Gli occhi azzurri del Capitano seguirono quel gesto con sgomento, poi gioia, paura e infine consapevolezza. 

-M-mi dispiace. Ho fallito, sia come guerriero che come madre.- I suoi occhi d'ambra si velarono di una patina traslucida, da cui iniziarono a salpare lacrime salate, che scorrevano sulle guance rosse come rose, a causa della febbre.

-Sakura.- Shinpaci non sapeva che dire. Non sapeva se era più sorpreso da quella notiza, o dal modo in cui la ragazza stava piangendo. 

Lei era li, gli occhi in lacrime rivolti al soffito della nave. Lui era li, gli occhi fissi sul viso di lei.

-P-p-perdonami. Non sono stata in grado di proteggerlo. Quell'uomo, non pensavo avrebbe mirato al mio ventre. Mi dispiace. Perdonami. Mi dispia...- Sakura non terminò la frase, perché il ragazzo le prese il viso fra le mani e la baciò. Lei sentì le proprie labbra congelate ustionarsi a contatto con quelle calde di lui, ma non si oppose a quel gesto. Era un bacio deciso e intenso quello del rosso, quasi volesse riporvi dentro tutti i sentimenti che provava in quel momento.

-Smettila di scusarti: ci riproveremo. Ci riusciremo- lo sentì sussurrare una volta che si fu staccato. Le teneva il viso fra le mani, si era seduto sul materasso per guardarla meglio. -Andremo via da qui, dalla guerra e ci proveremo a costruirci una famiglia. Ci riusciremo, va bene?- Lui credeva nelle sue parole, voleva crederci.

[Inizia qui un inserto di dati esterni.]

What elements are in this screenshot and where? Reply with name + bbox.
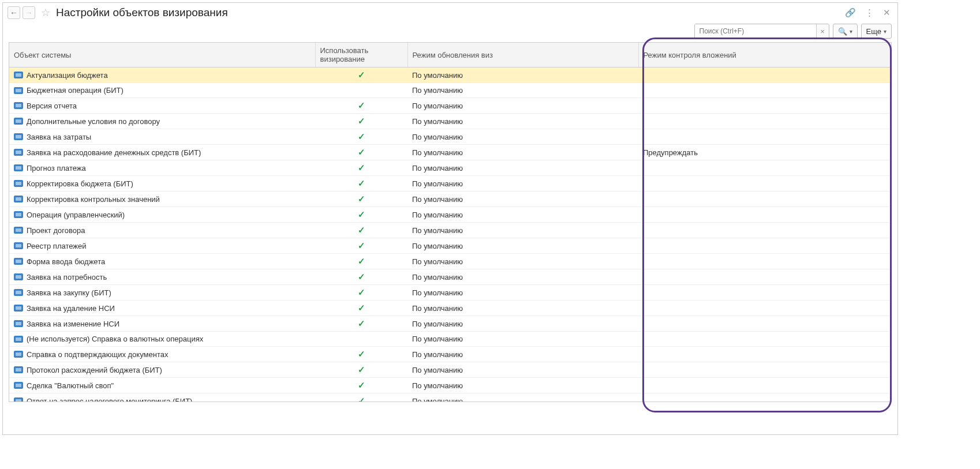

Più la guardava, più gli smebrava di vederla scivolare via dalle sue mani. Le lacrime continuavano a scenderle lungo le guance, inarrestabili, e lei pareva così fragile che solo un movimento sbagliato avrebbe potuto creparla. Lei era fragile. 

Ce la farà, si ripeteva come mantra.Come se fosse stato possibile.

"Ci riusciremo." Lei voleva crederci in quelle parole, ignorare il destino e crederci. Credrci. Crederci. Crederci. 

Con un leggero sorriso sulle labbra, Sakura annuì. -Aishiteru.-

-Si. Ti amo anche io.- Le labbra di Nagakura si posarono sulle sue leggere e morbide, e piano piano la ragazza chiuse gli occhi e si abbandonò.

Con la sensazione di quel bacio sulle labbra, quegli occhi azzurri che le sorridevano, quelle braccia che la cingevano e quella mani che l'accarezzavano... Con l'immagine di una famiglia, di lei e Shinpachi con un bambino in braccio, i sorrisi sulle labbra Sakura smise di vivere.